The following chunk addresses the token NUMBER. It relies on the default action: $$ = $1.

     /* Plain numbers. */
     exp:
       NUMBER
     ;
     
     /* Parentheses. */
     exp:
       LEFTP exp RIGHTP { $$ = $2; }
     ;

The next bit of the grammar describes arithmetics. Two treatments deserve attention:

Unary Operators: We want the unary minus and plus to bind extremely tightly: their precedence is higher than that binary plus and minus.
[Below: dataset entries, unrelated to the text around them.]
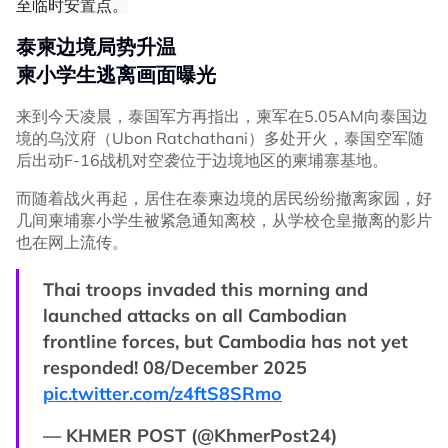
至临时安置点。
泰柬边境局势升温
柬小学生逃离画面曝光
来到今天凌晨，泰国军方再指出，柬军在5.05AM向泰国边
境的乌汶府（Ubon Ratchathani）多处开火，泰国空军随
后出动F-16战机对空袭位于边境地区的柬埔寨基地。
而随着战火再起，居住在泰柬边境的居民纷纷撤离家园，好
几间柬埔寨小学生被紧急通知离校，从学校仓皇撤离的影片
也在网上流传。
Thai troops invaded this morning and
launched attacks on all Cambodian
frontline forces, but Cambodia has not yet
responded! 08/December 2025
pic.twitter.com/z4ftS8SRmo
— KHMER POST (@KhmerPost24)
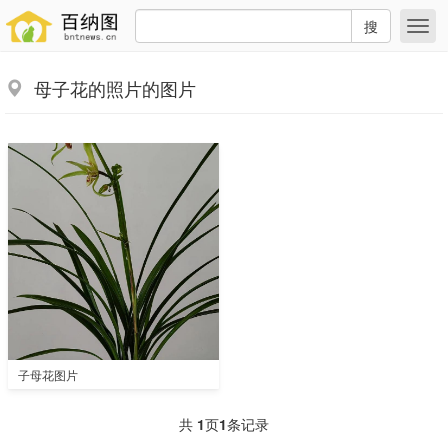
搜
母子花的照片的图片
子母花图片
共
1
页
1
条记录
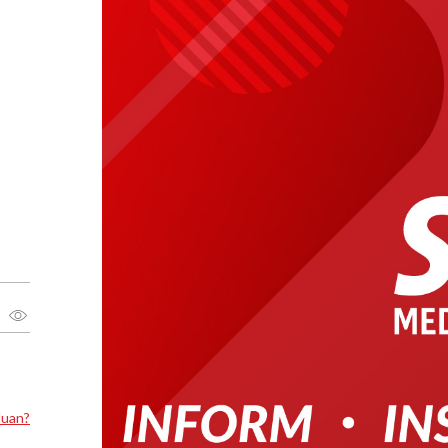
luan?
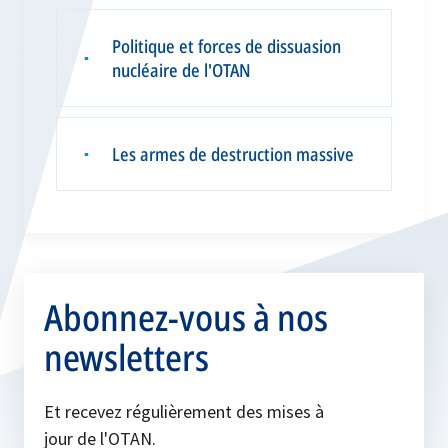
Politique et forces de dissuasion
▪
nucléaire de l'OTAN
Les armes de destruction massive
▪
Abonnez-vous à nos
newsletters
Et recevez régulièrement des mises à
jour de l'OTAN.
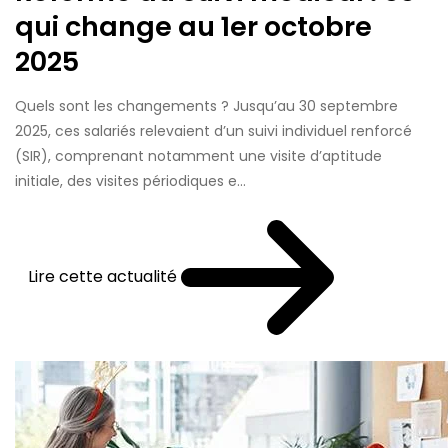
qui change au 1er octobre
2025
Quels sont les changements ? Jusqu’au 30 septembre
2025, ces salariés relevaient d’un suivi individuel renforcé
(SIR), comprenant notamment une visite d’aptitude
initiale, des visites périodiques e...
Lire cette actualité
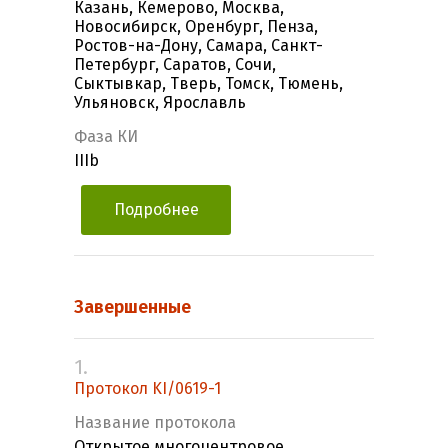
Казань, Кемерово, Москва,
Новосибирск, Оренбург, Пенза,
Ростов-на-Дону, Самара, Санкт-
Петербург, Саратов, Сочи,
Сыктывкар, Тверь, Томск, Тюмень,
Ульяновск, Ярославль
Фаза КИ
IIIb
Подробнее
Завершенные
1.
Протокол KI/0619-1
Название протокола
Открытое многоцентровое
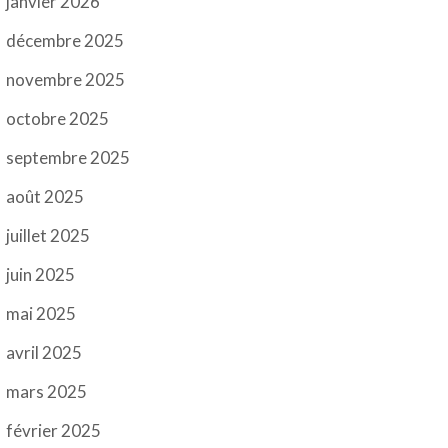
janvier 2026
décembre 2025
novembre 2025
octobre 2025
septembre 2025
août 2025
juillet 2025
juin 2025
mai 2025
avril 2025
mars 2025
février 2025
But, as already explained, the precedence of a rule is that of its last token... by default... To override this default, we use %prec which you can put anywhere in the rule. The rules below read as "the rules for unary minus and plus have the precedence of the precedence place holder UNARY".
Semantic Errors: Not all the exponentiations are valid (2 ^ -1), nor are all the divisions and moduli (1 / 0, 1 % 0). When such errors are detected, we abort the parsing by invoking YYABORT.

     /* Arithmetics. */
     exp:
       PLUS  exp        { $$ =   $2; }   %prec UNARY
     | MINUS exp        { $$ = - $2; }   %prec UNARY
     | exp PLUS     exp { $$ = $1 + $3; }
     | exp MINUS    exp { $$ = $1 - $3; }
     | exp TIMES    exp { $$ = $1 * $3; }
     | exp DIVIDE   exp { if (!yldiv (yycontrol, &@$, &$$, $1, $3)) YYABORT; }
     | exp MODULO   exp { if (!ylmod (yycontrol, &@$, &$$, $1, $3)) YYABORT; }
     | exp RATIO    exp { if (!yldiv (yycontrol, &@$, &$$, $1, $3)) YYABORT; }
     | exp EXPONENT exp { if (!ylpow (yycontrol, &@$, &$$, $1, $3)) YYABORT; }
     ;
     
     /* Booleans. */
     exp:
       LNOT exp     { $$ = ! $2; }
     | exp LAND exp { $$ = $1 && $3; }
     | exp LOR  exp { $$ = $1 || $3; }
     ;
     
     /* Comparisons. */
     exp:
       exp EQ    exp { $$ = $1 == $3; }
     | exp NOTEQ exp { $$ = $1 != $3; }
     | exp LS    exp { $$ = $1 <  $3; }
     | exp LSEQ  exp { $$ = $1 <= $3; }
     | exp GT    exp { $$ = $1 >  $3; }
     | exp GTEQ  exp { $$ = $1 >= $3; }
     ;
     
     /* Bitwise. */
     exp:
       NOT exp        { $$ = ~ $2; }
     | exp AND    exp { $$ = $1 & $3; }
     | exp OR     exp { $$ = $1 | $3; }
     | exp LSHIFT exp { $$ = $1 << $3; }
     | exp RSHIFT exp { $$ = $1 >> $3; }
     ;
     %%

Finally, the epilogue of our parser consists in the definition of the tracing function, yyprint:

     /*------------------------------------------------------------------.
     | When debugging the parser, display tokens' locations and values.  |
     `------------------------------------------------------------------*/
     
     static void
     yyprint (FILE *file,
              /* FIXME: const yyltype *loc, */ int type, const yystype *value)
     {
       fputs (" (", file);
       /* FIXME: LOCATION_PRINT (file, *loc); */
       fputs (")", file);
       switch (type)
         {
         case NUMBER:
           fprintf (file, " = %ld", value->number);
           break;
         }
     }

Notes de bas de page

No one would ever accept a compiler which reports only the first error it finds, and then exits!
The attentive reader will notice that the notion of mid-rule action does not fit with LALR(1) techniques: an action can only be performed once a whole rule is recognized. The paradox is simple to solve: internally Bison rewrites the above fragment as
```
     result: @1 exp    { yycontrol->result = $2; };
     @1: /* Empty. */  { LOCATION_RESET (yylloc); };
     
```
where @1 is a fresh nonterminal. You are invited to read the --verbose report which does include these invisible symbols and rules.